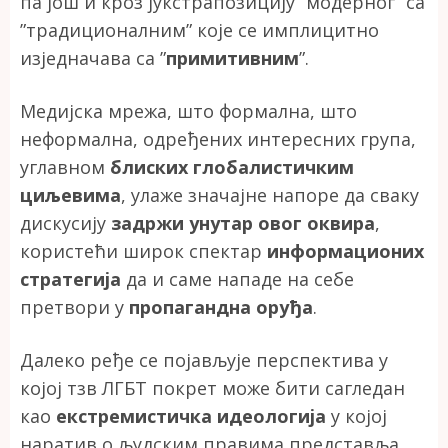
па још и кроз јукстрапозицију ”модерног” са
”традиционалним” које се имплицитно
изједначава са ”
примитивним
”.
Медијска мрежа, што формална, што
неформална, одређених интересних група,
углавном
блиских глобалистичким
циљевима
, улаже значајне напоре да сваку
дискусију
задржи унутар овог оквира
,
користећи широк спектар
информационих
стратегија
да и саме нападе на себе
претвори у
пропагандна оруђа
.
Далеко ређе се појављује перспектива у
којој тзв ЛГБТ покрет може бити сагледан
као
екстремистичка идеологија
у којој
наратив о људским правима представља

-- Activity --
Whenever the string "којој" turns up in a line of the data, copy that line.

-- Your solution --
којој тзв ЛГБТ покрет може бити сагледан
у којој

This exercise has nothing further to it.